Product Safety and Integrity/Detecting abusive content
|
Detecting abusive content
Use AI models trained on Wikipedia policies to detect bad-faith editing
|
As part of our anti-abuse strategy, we are exploring the use of artificial intelligence models tuned to follow community policies, to detect bad-faith editing. This can include doxxing, harassment, spam, and other kinds of vandalism, and would complement community processes for detecting and handling such edits.
There has been significant investment in AI models honed for policy enforcement around abusive content, including open models like gpt-oss-safeguard (which we are evaluating).

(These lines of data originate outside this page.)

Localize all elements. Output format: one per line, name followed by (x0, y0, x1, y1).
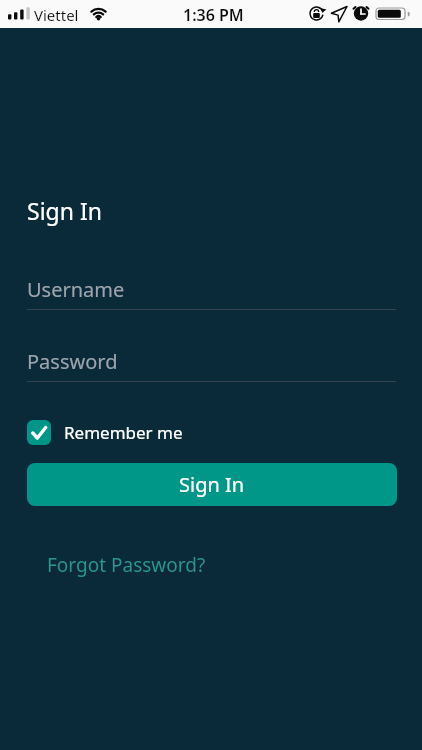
staticText: Forgot Password? (47, 552, 206, 578)
staticText: Remember me (64, 421, 183, 444)
staticText: Password (27, 348, 118, 375)
button[interactable]: Forgot Password? (47, 552, 206, 578)
button[interactable]: Remember me (27, 420, 183, 445)
staticText: Username (27, 276, 125, 303)
staticText: Sign In (27, 195, 102, 226)
staticText: 1:36 PM (183, 4, 244, 26)
staticText: Viettel (34, 5, 79, 25)
staticText: Sign In (179, 471, 245, 498)
button[interactable]: Username (27, 276, 396, 310)
button[interactable]: Password (27, 348, 396, 382)
button[interactable]: Sign In (27, 463, 397, 506)
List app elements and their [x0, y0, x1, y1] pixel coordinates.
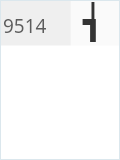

These models allow us to develop a generic model that is guided by a plain language policy, that outlines what the community means by harassment, or Wikimedia-specific policies like "silly vandalism", and to have the AI model apply these community definitions when examining an edit.
Beyond centrally-managed detection, there is also the potential to include these signals in community-managed systems like AbuseFilter. For example, if a long-term abuser is known to create certain types of edits, these could be encoded into a policy whose results could then be made available for use in a filter, instead of needing to continually readjust the specific variables and expressions in a filter. (See the gpt-oss-safeguard example policy prompts for additional examples.) Various use cases could use the same underlying model, which makes this scalable for our infrastructure.
First project: detecting content that should be suppressed
[edit]In May and June 2026, we are focusing on identifying content that should be suppressed on English Wikipedia. For example: edits that intentionally or unintentionally add personally identifying information, like addresses, phone numbers, or email addresses.
We are building a dataset and evaluation framework that will help the Wikimedia Foundation and community members assess different models and content policy texts.
Our goal is to provide a recommendation of a model, or combination of models, that would allow for various use cases:
- warning users via an Edit Check that they may be adding content that should be suppressed, to reduce the frequency of unintentional additions
- notifying users with extended rights about content that very likely should be suppressed, to reduce the time-to-live of that content
- automatically suppressing some kinds of content, if we can arrive at a high enough precision to justify this approach.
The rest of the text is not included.